**Your objective**
Nothing but the records, copied exactly and stripped of pictures, should be in the answer.

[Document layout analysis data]
········
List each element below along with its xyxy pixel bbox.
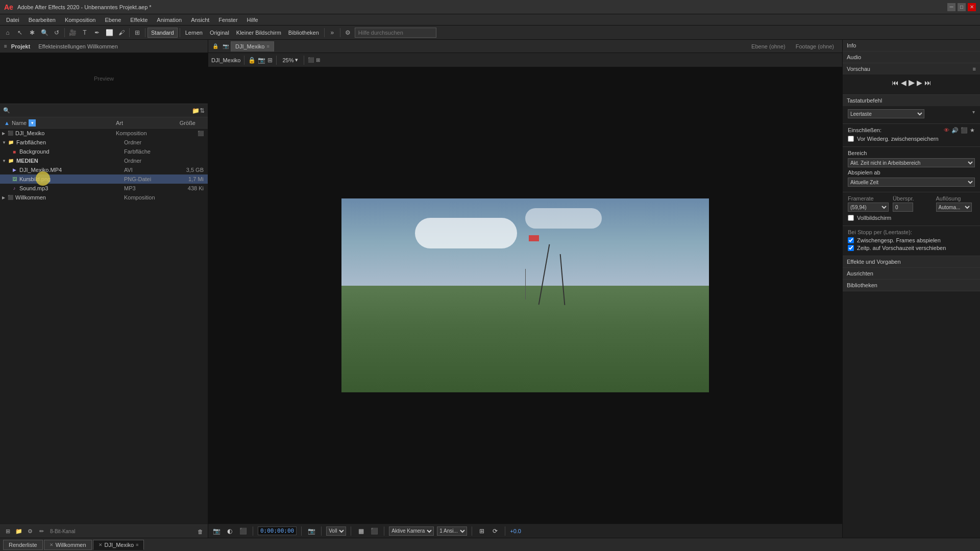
toolbar-lernen[interactable]: Lernen <box>182 30 206 36</box>
keyboard-shortcut-header[interactable]: Tastaturbefehl <box>843 95 980 106</box>
delete-icon[interactable]: 🗑 <box>195 527 205 536</box>
region-icon[interactable]: ⬛ <box>369 526 379 536</box>
expand-icon[interactable]: ▶ <box>2 131 5 136</box>
zoom-control[interactable]: 25% ▾ <box>280 56 300 64</box>
new-folder-icon[interactable]: 📁 <box>192 107 200 114</box>
preview-section-header[interactable]: Vorschau ≡ <box>843 63 980 74</box>
menu-animation[interactable]: Animation <box>153 16 186 24</box>
comp-flowchart-icon[interactable]: ⊞ <box>477 526 487 536</box>
skip-to-start-button[interactable]: ⏮ <box>892 79 899 87</box>
skip-to-end-button[interactable]: ⏭ <box>924 79 932 87</box>
align-tool[interactable]: ⊞ <box>132 27 143 38</box>
frame-toggle-icon[interactable]: ⬛ <box>961 127 968 134</box>
menu-komposition[interactable]: Komposition <box>61 16 100 24</box>
toolbar-original[interactable]: Original <box>207 30 232 36</box>
list-item[interactable]: 🖼 Kursbild.png PNG-Datei 1,7 Mi <box>0 174 208 184</box>
libraries-section-header[interactable]: Bibliotheken <box>843 280 980 291</box>
camera-tool[interactable]: 🎥 <box>67 27 78 38</box>
fit-view-icon[interactable]: ⬛ <box>308 57 314 63</box>
menu-hilfe[interactable]: Hilfe <box>243 16 262 24</box>
preview-menu-icon[interactable]: ≡ <box>973 66 976 72</box>
text-tool[interactable]: T <box>79 27 90 38</box>
hand-tool[interactable]: ✱ <box>27 27 38 38</box>
viewer-lock-icon[interactable]: 🔒 <box>248 57 256 64</box>
list-item[interactable]: ▶ ⬛ DJI_Mexiko Komposition ⬛ <box>0 129 208 138</box>
video-toggle-icon[interactable]: 👁 <box>944 127 949 134</box>
reset-icon[interactable]: ⟳ <box>490 526 500 536</box>
effects-toggle-icon[interactable]: ★ <box>970 127 975 134</box>
project-search-input[interactable] <box>12 106 192 115</box>
zwischengesp-checkbox[interactable] <box>848 237 854 243</box>
zoom-tool[interactable]: 🔍 <box>39 27 50 38</box>
footage-settings-icon[interactable]: ⚙ <box>26 527 35 536</box>
transparency-icon[interactable]: ▦ <box>356 526 366 536</box>
effects-section-header[interactable]: Effekte und Vorgaben <box>843 256 980 267</box>
willkommen-tab[interactable]: ✕ Willkommen <box>44 540 92 550</box>
list-item[interactable]: ♪ Sound.mp3 MP3 438 Ki <box>0 184 208 193</box>
resolution-select[interactable]: Automa... <box>936 203 972 212</box>
list-item[interactable]: ■ Background Farbfläche <box>0 147 208 156</box>
expand-icon[interactable]: ▼ <box>2 159 6 163</box>
pen-tool[interactable]: ✒ <box>91 27 103 38</box>
more-workspaces-button[interactable]: » <box>327 27 338 38</box>
settings-icon[interactable]: ⚙ <box>342 27 354 38</box>
comp-tab-menu-icon[interactable]: ≡ <box>266 44 269 49</box>
new-comp-icon[interactable]: ⊞ <box>3 527 12 536</box>
project-tab-label[interactable]: Projekt <box>11 43 30 49</box>
quality-select[interactable]: Voll <box>326 527 346 536</box>
minimize-button[interactable]: ─ <box>947 3 955 11</box>
home-tool[interactable]: ⌂ <box>2 27 13 38</box>
skip-input[interactable] <box>893 203 913 212</box>
snapshot-icon[interactable]: 📷 <box>306 526 316 536</box>
audio-toggle-icon[interactable]: 🔊 <box>951 127 959 134</box>
list-item[interactable]: ▼ 📁 Farbflächen Ordner <box>0 138 208 147</box>
shortcut-dropdown-icon[interactable]: ▾ <box>972 109 975 118</box>
sort-icon[interactable]: ⇅ <box>200 107 205 114</box>
rotate-tool[interactable]: ↺ <box>51 27 62 38</box>
vor-wiederg-checkbox[interactable] <box>848 136 854 142</box>
list-item[interactable]: ▶ ⬛ Willkommen Komposition <box>0 193 208 202</box>
renderliste-tab[interactable]: Renderliste <box>3 540 43 550</box>
viewer-grid-icon[interactable]: ⊞ <box>267 57 273 64</box>
camera-select[interactable]: Aktive Kamera <box>389 527 434 536</box>
draft-icon[interactable]: ⬛ <box>238 526 248 536</box>
align-section-header[interactable]: Ausrichten <box>843 268 980 279</box>
audio-section-header[interactable]: Audio <box>843 52 980 63</box>
framerate-select[interactable]: (59,94) <box>848 203 889 212</box>
menu-ebene[interactable]: Ebene <box>101 16 125 24</box>
preview-icon[interactable]: 📷 <box>211 526 222 536</box>
shortcut-select[interactable]: Leertaste <box>848 109 924 118</box>
col-options-button[interactable]: ▾ <box>29 119 36 127</box>
info-section-header[interactable]: Info <box>843 40 980 51</box>
menu-fenster[interactable]: Fenster <box>214 16 241 24</box>
menu-datei[interactable]: Datei <box>2 16 23 24</box>
dji-mexiko-tab[interactable]: ✕ DJI_Mexiko ≡ <box>93 540 144 550</box>
comp-tab-viewer[interactable]: DJI_Mexiko <box>211 57 240 63</box>
paint-tool[interactable]: 🖌 <box>116 27 127 38</box>
panel-menu-icon[interactable]: ≡ <box>4 43 7 49</box>
expand-icon[interactable]: ▶ <box>2 195 5 200</box>
view-select[interactable]: 1 Ansi... <box>437 527 467 536</box>
menu-bearbeiten[interactable]: Bearbeiten <box>24 16 60 24</box>
motion-blur-icon[interactable]: ◐ <box>225 526 235 536</box>
toolbar-bibliotheken[interactable]: Bibliotheken <box>285 30 322 36</box>
willkommen-close-icon[interactable]: ✕ <box>50 542 54 547</box>
fullscreen-checkbox[interactable] <box>848 215 854 221</box>
toolbar-kleiner[interactable]: Kleiner Bildschirm <box>233 30 284 36</box>
bereich-select[interactable]: Akt. Zeit nicht in Arbeitsbereich <box>848 158 975 167</box>
grid-overlay-icon[interactable]: ⊞ <box>316 57 320 63</box>
dji-close-icon[interactable]: ✕ <box>99 542 103 547</box>
effects-tab-label[interactable]: Effekteinstellungen Willkommen <box>38 43 118 49</box>
viewer-camera-icon[interactable]: 📷 <box>258 57 265 64</box>
next-frame-button[interactable]: ▶ <box>917 79 922 87</box>
timecode-display[interactable]: 0;00;00;00 <box>258 527 297 535</box>
dji-tab-menu-icon[interactable]: ≡ <box>136 542 138 547</box>
close-button[interactable]: ✕ <box>968 3 976 11</box>
new-folder-icon[interactable]: 📁 <box>14 527 23 536</box>
comp-tab-dji[interactable]: DJI_Mexiko ≡ <box>231 41 274 52</box>
menu-ansicht[interactable]: Ansicht <box>187 16 213 24</box>
zeitp-checkbox[interactable] <box>848 245 854 251</box>
list-item[interactable]: ▶ DJI_Mexiko.MP4 AVI 3,5 GB <box>0 165 208 174</box>
select-tool[interactable]: ↖ <box>14 27 26 38</box>
shape-tool[interactable]: ⬜ <box>104 27 115 38</box>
········
**Answer box**
List each element below along with its xyxy pixel bbox.
toolbar-lernen[interactable]: Lernen <box>182 30 206 36</box>
keyboard-shortcut-header[interactable]: Tastaturbefehl <box>843 95 980 106</box>
delete-icon[interactable]: 🗑 <box>195 527 205 536</box>
region-icon[interactable]: ⬛ <box>369 526 379 536</box>
expand-icon[interactable]: ▶ <box>2 131 5 136</box>
zoom-control[interactable]: 25% ▾ <box>280 56 300 64</box>
new-folder-icon[interactable]: 📁 <box>192 107 200 114</box>
preview-section-header[interactable]: Vorschau ≡ <box>843 63 980 74</box>
menu-animation[interactable]: Animation <box>153 16 186 24</box>
comp-flowchart-icon[interactable]: ⊞ <box>477 526 487 536</box>
skip-to-start-button[interactable]: ⏮ <box>892 79 899 87</box>
skip-to-end-button[interactable]: ⏭ <box>924 79 932 87</box>
align-tool[interactable]: ⊞ <box>132 27 143 38</box>
frame-toggle-icon[interactable]: ⬛ <box>961 127 968 134</box>
menu-komposition[interactable]: Komposition <box>61 16 100 24</box>
toolbar-original[interactable]: Original <box>207 30 232 36</box>
list-item[interactable]: 🖼 Kursbild.png PNG-Datei 1,7 Mi <box>0 174 208 184</box>
libraries-section-header[interactable]: Bibliotheken <box>843 280 980 291</box>
camera-tool[interactable]: 🎥 <box>67 27 78 38</box>
fit-view-icon[interactable]: ⬛ <box>308 57 314 63</box>
menu-hilfe[interactable]: Hilfe <box>243 16 262 24</box>
preview-menu-icon[interactable]: ≡ <box>973 66 976 72</box>
text-tool[interactable]: T <box>79 27 90 38</box>
hand-tool[interactable]: ✱ <box>27 27 38 38</box>
viewer-lock-icon[interactable]: 🔒 <box>248 57 256 64</box>
list-item[interactable]: ▶ ⬛ DJI_Mexiko Komposition ⬛ <box>0 129 208 138</box>
video-toggle-icon[interactable]: 👁 <box>944 127 949 134</box>
reset-icon[interactable]: ⟳ <box>490 526 500 536</box>
effects-toggle-icon[interactable]: ★ <box>970 127 975 134</box>
project-search-input[interactable] <box>12 106 192 115</box>
zwischengesp-checkbox[interactable] <box>848 237 854 243</box>
zoom-tool[interactable]: 🔍 <box>39 27 50 38</box>
footage-settings-icon[interactable]: ⚙ <box>26 527 35 536</box>
transparency-icon[interactable]: ▦ <box>356 526 366 536</box>
effects-section-header[interactable]: Effekte und Vorgaben <box>843 256 980 267</box>
willkommen-tab[interactable]: ✕ Willkommen <box>44 540 92 550</box>
list-item[interactable]: ♪ Sound.mp3 MP3 438 Ki <box>0 184 208 193</box>
resolution-select[interactable]: Automa... <box>936 203 972 212</box>
list-item[interactable]: ■ Background Farbfläche <box>0 147 208 156</box>
expand-icon[interactable]: ▼ <box>2 159 6 163</box>
pen-tool[interactable]: ✒ <box>91 27 103 38</box>
more-workspaces-button[interactable]: » <box>327 27 338 38</box>
settings-icon[interactable]: ⚙ <box>342 27 354 38</box>
comp-tab-menu-icon[interactable]: ≡ <box>266 44 269 49</box>
new-comp-icon[interactable]: ⊞ <box>3 527 12 536</box>
project-tab-label[interactable]: Projekt <box>11 43 30 49</box>
quality-select[interactable]: Voll <box>326 527 346 536</box>
minimize-button[interactable]: ─ <box>947 3 955 11</box>
home-tool[interactable]: ⌂ <box>2 27 13 38</box>
skip-input[interactable] <box>893 203 913 212</box>
snapshot-icon[interactable]: 📷 <box>306 526 316 536</box>
audio-toggle-icon[interactable]: 🔊 <box>951 127 959 134</box>
list-item[interactable]: ▼ 📁 Farbflächen Ordner <box>0 138 208 147</box>
shortcut-dropdown-icon[interactable]: ▾ <box>972 109 975 118</box>
sort-icon[interactable]: ⇅ <box>200 107 205 114</box>
rotate-tool[interactable]: ↺ <box>51 27 62 38</box>
vor-wiederg-checkbox[interactable] <box>848 136 854 142</box>
list-item[interactable]: ▶ ⬛ Willkommen Komposition <box>0 193 208 202</box>
renderliste-tab[interactable]: Renderliste <box>3 540 43 550</box>
viewer-grid-icon[interactable]: ⊞ <box>267 57 273 64</box>
camera-select[interactable]: Aktive Kamera <box>389 527 434 536</box>
draft-icon[interactable]: ⬛ <box>238 526 248 536</box>
align-section-header[interactable]: Ausrichten <box>843 268 980 279</box>
audio-section-header[interactable]: Audio <box>843 52 980 63</box>
framerate-select[interactable]: (59,94) <box>848 203 889 212</box>
menu-ebene[interactable]: Ebene <box>101 16 125 24</box>
preview-icon[interactable]: 📷 <box>211 526 222 536</box>
shortcut-select[interactable]: Leertaste <box>848 109 924 118</box>
col-options-button[interactable]: ▾ <box>29 119 36 127</box>
info-section-header[interactable]: Info <box>843 40 980 51</box>
menu-fenster[interactable]: Fenster <box>214 16 241 24</box>
menu-datei[interactable]: Datei <box>2 16 23 24</box>
dji-mexiko-tab[interactable]: ✕ DJI_Mexiko ≡ <box>93 540 144 550</box>
comp-tab-viewer[interactable]: DJI_Mexiko <box>211 57 240 63</box>
paint-tool[interactable]: 🖌 <box>116 27 127 38</box>
panel-menu-icon[interactable]: ≡ <box>4 43 7 49</box>
expand-icon[interactable]: ▶ <box>2 195 5 200</box>
view-select[interactable]: 1 Ansi... <box>437 527 467 536</box>
menu-bearbeiten[interactable]: Bearbeiten <box>24 16 60 24</box>
motion-blur-icon[interactable]: ◐ <box>225 526 235 536</box>
toolbar-bibliotheken[interactable]: Bibliotheken <box>285 30 322 36</box>
willkommen-close-icon[interactable]: ✕ <box>50 542 54 547</box>
fullscreen-checkbox[interactable] <box>848 215 854 221</box>
toolbar-kleiner[interactable]: Kleiner Bildschirm <box>233 30 284 36</box>
bereich-select[interactable]: Akt. Zeit nicht in Arbeitsbereich <box>848 158 975 167</box>
grid-overlay-icon[interactable]: ⊞ <box>316 57 320 63</box>
dji-close-icon[interactable]: ✕ <box>99 542 103 547</box>
effects-tab-label[interactable]: Effekteinstellungen Willkommen <box>38 43 118 49</box>
viewer-camera-icon[interactable]: 📷 <box>258 57 265 64</box>
next-frame-button[interactable]: ▶ <box>917 79 922 87</box>
timecode-display[interactable]: 0;00;00;00 <box>258 527 297 535</box>
dji-tab-menu-icon[interactable]: ≡ <box>136 542 138 547</box>
close-button[interactable]: ✕ <box>968 3 976 11</box>
new-folder-icon[interactable]: 📁 <box>14 527 23 536</box>
comp-tab-dji[interactable]: DJI_Mexiko ≡ <box>231 41 274 52</box>
menu-ansicht[interactable]: Ansicht <box>187 16 213 24</box>
zeitp-checkbox[interactable] <box>848 245 854 251</box>
list-item[interactable]: ▶ DJI_Mexiko.MP4 AVI 3,5 GB <box>0 165 208 174</box>
select-tool[interactable]: ↖ <box>14 27 26 38</box>
shape-tool[interactable]: ⬜ <box>104 27 115 38</box>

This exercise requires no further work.